# Building LLMs From Scratch (Part 4): The Embedding Layer

Welcome to the notebook for Part 4 of the series! Here, we'll implement the concepts discussed in the Medium article, building our model's first and most critical layer: the embedding layer.

This layer is responsible for turning meaningless token IDs into information-rich vectors that capture both **semantic meaning** and **sequential order**.

### 🔗 Quick Links
- **Medium Article**: [Part 4: The Embedding Layer](https://soloshun.medium.com/building-llms-from-scratch-part-4-embedding-layer-0803f6b8495b)
- **GitHub Repository**: [llm-from-scratch](https://github.com/soloeinsteinmit/llm-from-scratch)


## 1. Setup

First, let's import the necessary libraries. We'll need `torch` for our neural network components and the `create_dataloader_v1` function we built in Part 3 to feed us data.


In [None]:
import torch
import torch.nn as nn
from torch.utils.data import DataLoader
import tiktoken
import sys

# Add the parent directory to the system path to allow imports
sys.path.insert(0, '../')

from src.part03_dataloader import create_dataloader_v1


## 2. Token Embeddings

A token embedding layer is essentially a lookup table (a matrix) where we store a dense vector for every token in our vocabulary. 

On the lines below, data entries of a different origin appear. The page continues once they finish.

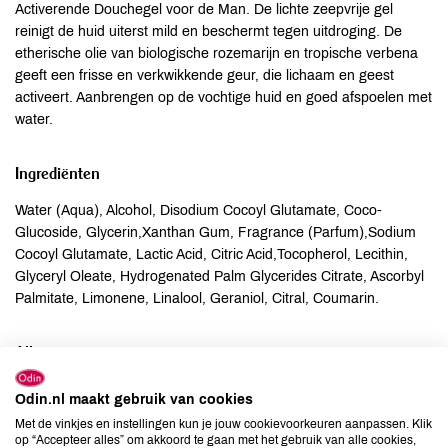
Activerende Douchegel voor de Man. De lichte zeepvrije gel
reinigt de huid uiterst mild en beschermt tegen uitdroging. De
etherische olie van biologische rozemarijn en tropische verbena
geeft een frisse en verkwikkende geur, die lichaam en geest
activeert. Aanbrengen op de vochtige huid en goed afspoelen met
water.
Ingrediënten
Water (Aqua), Alcohol, Disodium Cocoyl Glutamate, Coco-
Glucoside, Glycerin,Xanthan Gum, Fragrance (Parfum),Sodium
Cocoyl Glutamate, Lactic Acid, Citric Acid,Tocopherol, Lecithin,
Glyceryl Oleate, Hydrogenated Palm Glycerides Citrate, Ascorbyl
Palmitate, Limonene, Linalool, Geraniol, Citral, Coumarin.
Allergenen
Aardnoten
onbekend
Odin.nl maakt gebruik van cookies
Ei
onbekend
Met de vinkjes en instellingen kun je jouw cookievoorkeuren aanpassen. Klik
op “Accepteer alles” om akkoord te gaan met het gebruik van alle cookies,
Gluten
onbekend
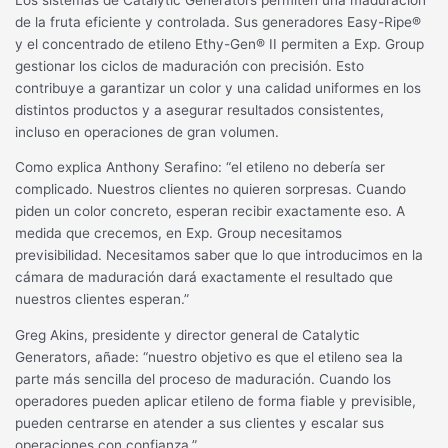
de la fruta eficiente y controlada. Sus generadores Easy-Ripe
®
y el concentrado de etileno Ethy-Gen
®
II permiten a Exp. Group
gestionar los ciclos de maduración con precisión. Esto
contribuye a garantizar un color y una calidad uniformes en los
distintos productos y a asegurar resultados consistentes,
incluso en operaciones de gran volumen.
Como explica Anthony Serafino: “el etileno no debería ser
complicado. Nuestros clientes no quieren sorpresas. Cuando
piden un color concreto, esperan recibir exactamente eso. A
medida que crecemos, en Exp. Group necesitamos
previsibilidad. Necesitamos saber que lo que introducimos en la
cámara de maduración dará exactamente el resultado que
nuestros clientes esperan.”
Greg Akins, presidente y director general de Catalytic
Generators, añade: “nuestro objetivo es que el etileno sea la
parte más sencilla del proceso de maduración. Cuando los
operadores pueden aplicar etileno de forma fiable y previsible,
pueden centrarse en atender a sus clientes y escalar sus
operaciones con confianza.”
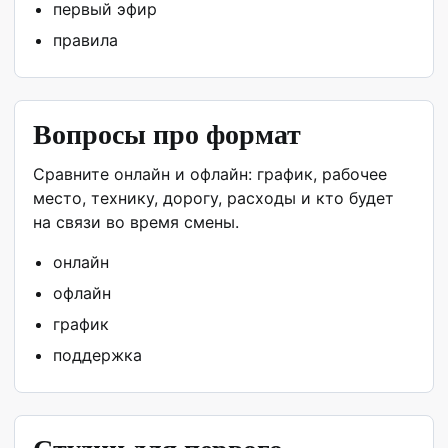
первый эфир
правила
Вопросы про формат
Сравните онлайн и офлайн: график, рабочее
место, технику, дорогу, расходы и кто будет
на связи во время смены.
онлайн
офлайн
график
поддержка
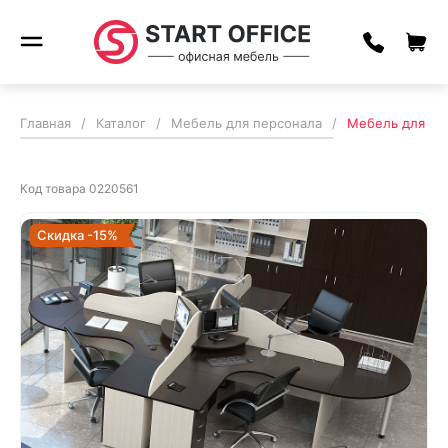
Главная
/
Каталог
/
Мебель для персонала
/
Мебель для пе
Код товара
0220561
Скидка -15%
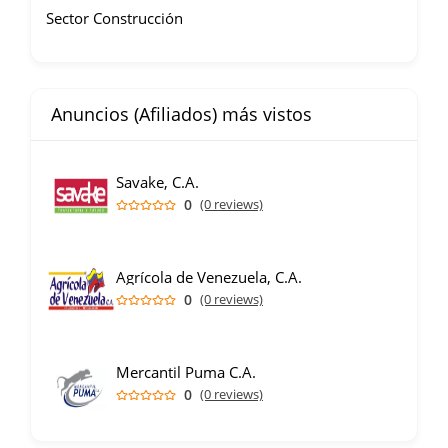
Sector Construcción
Anuncios (Afiliados) más vistos
Savake, C.A.
0
(0 reviews)
Agrícola de Venezuela, C.A.
0
(0 reviews)
Mercantil Puma C.A.
0
(0 reviews)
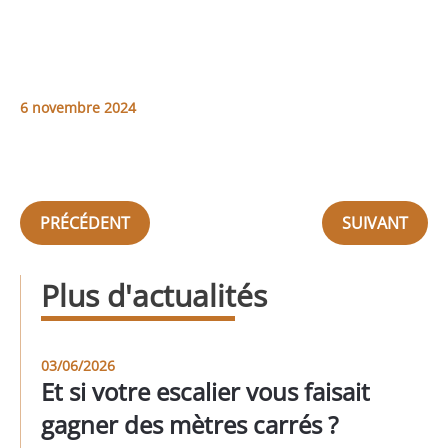
6 novembre 2024
PRÉCÉDENT
SUIVANT
Plus d'actualités
03/06/2026
Et si votre escalier vous faisait
gagner des mètres carrés ?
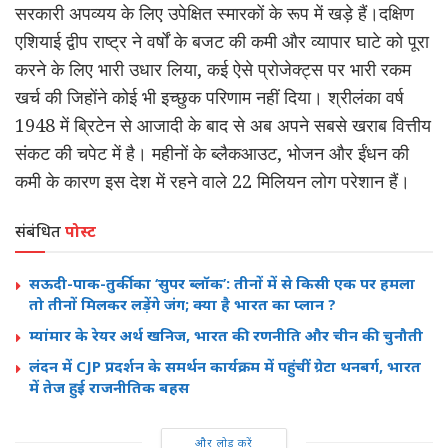
सरकारी अपव्यय के लिए उपेक्षित स्मारकों के रूप में खड़े हैं।दक्षिण
एशियाई द्वीप राष्ट्र ने वर्षों के बजट की कमी और व्यापार घाटे को पूरा
करने के लिए भारी उधार लिया, कई ऐसे प्रोजेक्ट्स पर भारी रकम
खर्च की जिहोंने कोई भी इच्छुक परिणाम नहीं दिया। श्रीलंका वर्ष
1948 में ब्रिटेन से आजादी के बाद से अब अपने सबसे खराब वित्तीय
संकट की चपेट में है। महीनों के ब्लैकआउट, भोजन और ईंधन की
कमी के कारण इस देश में रहने वाले 22 मिलियन लोग परेशान हैं।
संबंधित
पोस्ट
सऊदी-पाक-तुर्की का ‘सुपर ब्लॉक’: तीनों में से किसी एक पर हमला
तो तीनों मिलकर लड़ेंगे जंग; क्या है भारत का प्लान ?
म्यांमार के रेयर अर्थ खनिज, भारत की रणनीति और चीन की चुनौती
लंदन में CJP प्रदर्शन के समर्थन कार्यक्रम में पहुंचीं ग्रेटा थनबर्ग, भारत
में तेज हुई राजनीतिक बहस
और लोड करें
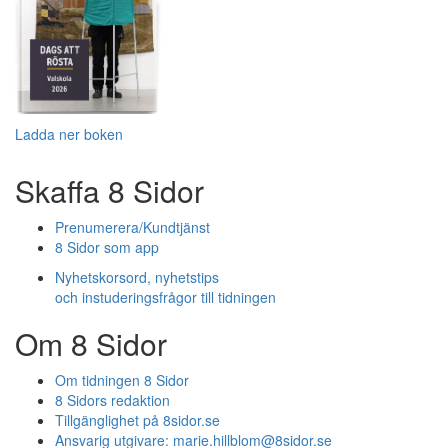
Ladda ner boken
Skaffa 8 Sidor
Prenumerera/Kundtjänst
8 Sidor som app
Nyhetskorsord, nyhetstips
och instuderingsfrågor till tidningen
Om 8 Sidor
Om tidningen 8 Sidor
8 Sidors redaktion
Tillgänglighet på 8sidor.se
Ansvarig utgivare:
marie.hillblom@8sidor.se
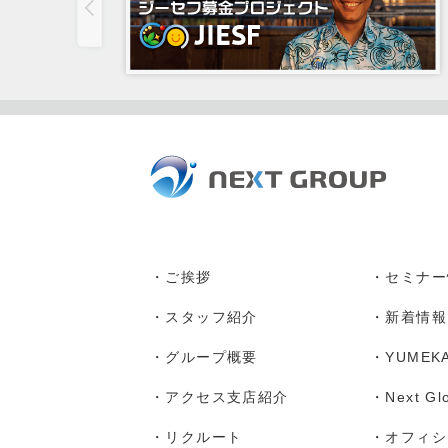
・
ご挨拶
・
セミナー
・
スタッフ紹介
・
新着情報
・
グループ概要
・
YUMEK
・
アクセス支店紹介
・
Next Gl
・
リクルート
・
オフィシャ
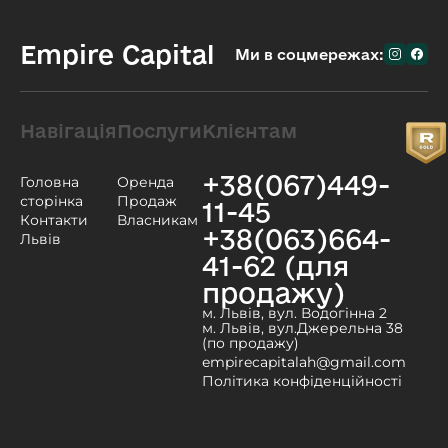
Empire Capital
Ми в соцмережах:
Навігація
Послуги
Клієнтам
+38(067)449-
Головна
Оренда
сторінка
Продаж
11-45
Контакти
Власникам
+38(063)664-
Львів
41-62 (для
продажу)
м. Львів, вул. Водогінна 2
м. Львів, вул.Джерельна 38
(по продажу)
empirecapitalah@gmail.com
Політика конфіденційності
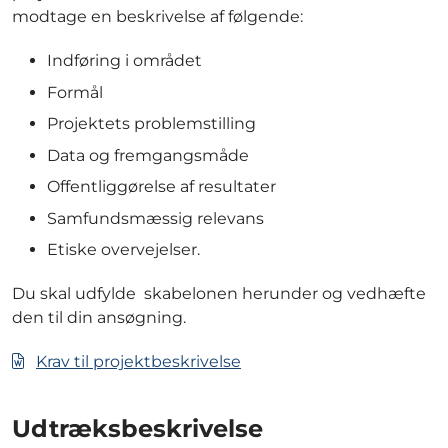
modtage en beskrivelse af følgende:
Indføring i området
Formål
Projektets problemstilling
Data og fremgangsmåde
Offentliggørelse af resultater
Samfundsmæssig relevans
Etiske overvejelser.
Du skal udfylde skabelonen herunder og vedhæfte
den til din ansøgning.
Krav til projektbeskrivelse
Udtræksbeskrivelse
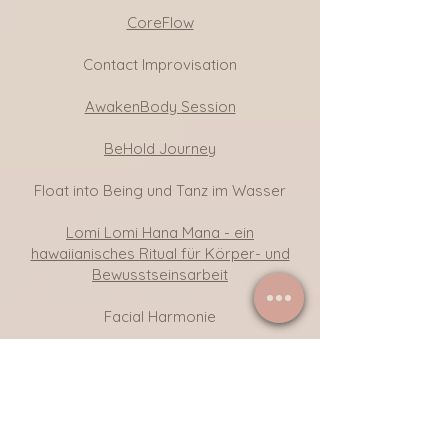
CoreFlow
Contact Improvisation
AwakenBod
y Session
BeHold Journey
Float into Being und Tanz im Wasser
Lomi Lomi Hana Mana - ein
hawaiianisches Ritual für Körper- und
Bewusstseinsarbeit
Facial Harmonie
Meridianfluss Aktivierung
Aviva-Methode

- **Shape**: `[vocab_size, embedding_dim]`
- **Function**: It maps a token ID (an integer) to its corresponding vector representation.

Let's define our model's hyperparameters and create the layer.


In [None]:
# Define the hyperparameters for our model
GPT_CONFIG_124M = {
    "vocab_size": 50257,    # Vocabulary size (same as GPT-2)
    "context_size": 256,    # Context length
    "emb_dim": 768,        # Embedding dimension
    "n_heads": 12,         # Number of attention heads
    "n_layers": 12,        # Number of layers
    "drop_rate": 0.1,      # Dropout rate
    "qkv_bias": False      # Query-Key-Value bias
}

# For this notebook, we'll use smaller values to make things manageable
vocab_size = GPT_CONFIG_124M["vocab_size"]  # Keep the real vocab size
embedding_dim = 256  # Smaller embedding dimension for demonstration
context_size = 4     # Tiny context size for easy inspection

print("Configuration:")
print(f"  - Vocabulary Size: {vocab_size:,}")
print(f"  - Embedding Dimension: {embedding_dim}")
print(f"  - Context Size: {context_size}")
print(f"  - Embedding Matrix Shape: [{vocab_size:,}, {embedding_dim}]")


In [None]:
# Create the token embedding layer
torch.manual_seed(123)
token_embedding_layer = torch.nn.Embedding(vocab_size, embedding_dim)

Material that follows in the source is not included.